Quantum Country is a purpose-built web site; the mechanics are deeply entangled with the essay presentation. But the core interactions of the Mnemonic medium are separable enough that it should be possible to allow these interactions to be embedded into any web page via simple HTML.
This is a core component of my vision for an OS-level spaced repetition system.
We can define a spec for mnemonic prompts via new HTML tags (e.g.
This doesn’t necessarily tie the publisher to a specific server for storing user state: our client-side library could offer various server endpoints as they emerge, including client-managed persistent storage (no accounts!).

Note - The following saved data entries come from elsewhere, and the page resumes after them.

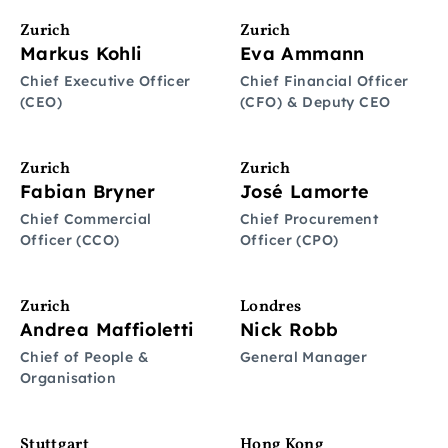
Zurich
Zurich
Markus Kohli
Eva Ammann
Chief Executive Officer
Chief Financial Officer
(CEO)
(CFO) & Deputy CEO
Zurich
Zurich
Fabian Bryner
José Lamorte
Chief Commercial
Chief Procurement
Officer (CCO)
Officer (CPO)
Zurich
Londres
Andrea Maffioletti
Nick Robb
Chief of People &
General Manager
Organisation
Stuttgart
Hong Kong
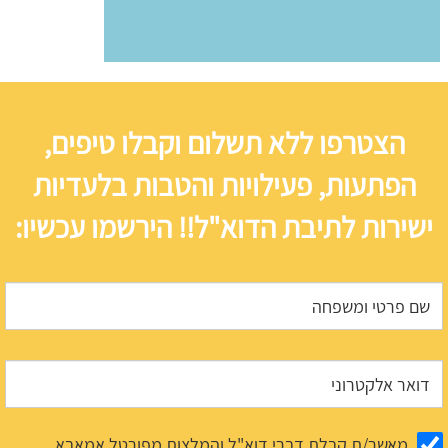
הצטרפו ללא תשלום וקבלו טיפים,
הפתעות, פעילויות והטבות בלעדיות
ישירות לתיבת הדוא"ל!! הירשמו עכשיו:
מאשר/ת קבלת דברי דוא"ל והמלצות מפורטל אמאבא.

This approach is flexible: you could swap our client-side library out for another which supported the same web component spec; it can expand to different backend servers in the future; the scope for that JS library could expand to include other features. Publishers could host the JS themselves or serve it from a CDN we control. If JS is disabled or if the script can’t be fetched, the cards would simply be missing. You can even define print stylings for such tags.
This approach does involve a fair amount of abstraction. If we wanted to change the protocol, spec, or state format in some significant way, we’d likely have compatibility issues.
Perhaps more importantly, this approach requires that the author/publisher is meaningfully authoring HTML. This may be challenging to integrate into workflows which e.g. export HTML from InDesign source documents. If the HTML document isn’t the “source of truth,” the card tags will get clobbered whenever the author re-exports from their source document.
We’ll probably still want to make plugins for platforms like Wordpress with this approach.
Once a user’s signed in, they should be able to accumulate prompts around the web without having to sign in on every site. This is difficult to achieve!
The hosting site can’t write a cookie that will be readable by any other potential hosting sites: cookies are origin-locked.
We can embed the authentication mechanism in an iframe, hosted on a consistent origin, but these will be “third-party cookies.” In the last couple years, browsers—particularly Safari—have begun to aggressively lock down third-party cookies, since they’re pervasively used for privacy-invading tracking and advertising features.
In general, any mechanism which would allow these embedded prompts to share authentication credentials would also allow us to track that user for privacy-invading purposes. So we’re somewhat permanently in the cross-fire of these browser security features. Chrome and Edge will “just work”, at least for the next couple years, but Safari and Firefox will not. Edge is marked as “implementing” the Storage Access API.
Apple and Mozilla have created a Storage Access API which allows third-party content to request access to its stored credentials in this context. In Safari, it sounds as though this will always require displaying an approval prompt. Yuck. And: Safari may still only allow setting a cookie in this context if the user has already interacted with the site in a first-party context! Wow, brutal. Will likely need to offer a Safari extension to make Safari a reasonable experience.
It appears that Safari is at least adding an API to allow these contexts to determine if the user is logged in. Changeset 250944 – WebKit
Some workflows won’t allow users to add arbitrary HTML tags. For instance, say they’re making a site via some custom blogging software that only offers WYSIWYG.
In these cases, assuming script injection is still possible, we could allow authors to add questions in a similar fashion to My implementation of a personal mnemonic medium, as plaintext, parsed and extracted at runtime by the script.